Dopo le parole grosse volate in Consiglio Regionale tra Michele Emiliano e Fabiano Amati durante la discussione della proroga del Piano Casa, in una diatriba al vetriolo tutta interna alla maggioranza di centrosinistra, con sullo sfondo le ormai imminenti primarie per la scelta del candidato presidente alle prossime elezioni regionali, il Pd che, tutto sommato è venuto a trovarsi nella scomoda posizione tra l’incudine ed il martello, prova a fare da paciere ed a riportare i toni su una più normale dialettica di confronto, anche all’interno dello stesso partito, tra due dei quattro protagonisti delle prossime primarie.
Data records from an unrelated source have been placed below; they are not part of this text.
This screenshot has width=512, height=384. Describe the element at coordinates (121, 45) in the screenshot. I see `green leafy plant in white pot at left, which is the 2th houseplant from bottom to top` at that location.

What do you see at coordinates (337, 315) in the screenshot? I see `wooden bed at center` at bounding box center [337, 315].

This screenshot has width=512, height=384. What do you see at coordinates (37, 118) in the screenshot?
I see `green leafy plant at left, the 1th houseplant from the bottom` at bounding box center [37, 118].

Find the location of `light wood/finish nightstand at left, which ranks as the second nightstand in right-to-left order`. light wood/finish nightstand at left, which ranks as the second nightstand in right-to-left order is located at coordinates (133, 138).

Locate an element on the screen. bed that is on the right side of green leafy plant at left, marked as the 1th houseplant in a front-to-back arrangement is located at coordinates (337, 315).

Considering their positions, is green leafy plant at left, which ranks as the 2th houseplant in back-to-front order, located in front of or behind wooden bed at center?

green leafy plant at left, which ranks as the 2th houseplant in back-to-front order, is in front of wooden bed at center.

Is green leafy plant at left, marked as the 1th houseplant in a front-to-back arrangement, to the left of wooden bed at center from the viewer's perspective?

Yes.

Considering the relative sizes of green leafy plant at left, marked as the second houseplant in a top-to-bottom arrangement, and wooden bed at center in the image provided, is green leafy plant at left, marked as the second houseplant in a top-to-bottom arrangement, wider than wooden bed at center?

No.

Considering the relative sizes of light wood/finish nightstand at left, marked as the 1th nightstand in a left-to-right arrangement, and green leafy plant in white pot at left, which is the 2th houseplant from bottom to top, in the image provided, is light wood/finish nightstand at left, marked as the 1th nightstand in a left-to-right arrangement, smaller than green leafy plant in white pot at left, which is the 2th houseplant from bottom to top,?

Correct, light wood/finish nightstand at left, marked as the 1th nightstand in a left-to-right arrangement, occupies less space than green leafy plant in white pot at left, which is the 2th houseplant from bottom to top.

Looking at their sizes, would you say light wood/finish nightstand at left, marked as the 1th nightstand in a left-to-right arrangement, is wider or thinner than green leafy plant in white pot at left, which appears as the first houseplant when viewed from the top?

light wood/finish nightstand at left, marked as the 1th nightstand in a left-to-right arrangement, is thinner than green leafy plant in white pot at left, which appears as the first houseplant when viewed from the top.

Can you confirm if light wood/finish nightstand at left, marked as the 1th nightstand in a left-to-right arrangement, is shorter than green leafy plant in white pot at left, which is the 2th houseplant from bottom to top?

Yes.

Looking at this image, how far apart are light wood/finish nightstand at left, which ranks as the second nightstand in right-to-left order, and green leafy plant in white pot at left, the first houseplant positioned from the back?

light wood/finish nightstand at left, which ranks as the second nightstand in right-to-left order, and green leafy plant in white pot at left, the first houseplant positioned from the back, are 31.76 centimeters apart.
In una nota congiunta il presidente del Gruppo Partito Democratico in Consiglio regionale, Paolo Campo, con il segretario regionale del Pd, Marco Lacarra, provano a fare ordine ed a fissare gli obiettivi politico dell’approvazione di un provvedimento che considerano un importante strumento.
“Il Piano casa – scrivono i due – rappresenta uno strumento importante per garantire interventi edilizi sul costruito che consentano a nevralgici settori dell’economia regionale di avere un impulso in un momento di difficoltà. Tuttavia, non si può sottrarre ai Comuni la piena potestà sulla disciplina e la governance del territorio che sono elementi essenziali per la pianificazione urbanistica”.
“Auspichiamo, pertanto, una rapida ricomposizione delle posizioni in campo per non offrire spazi a un’opposizione che non aspetta altro che piccoli incidenti di percorso per sbandierare lacerazioni che altro non sono che pluralità dialettica del tutto normale in questioni strategiche”.
Se, però lo spettacolo dell’altro giorno è una “normale e plurale dialettica” non vorremmo mai trovarci in mezzo ad un vero e proprio scontro tra i due…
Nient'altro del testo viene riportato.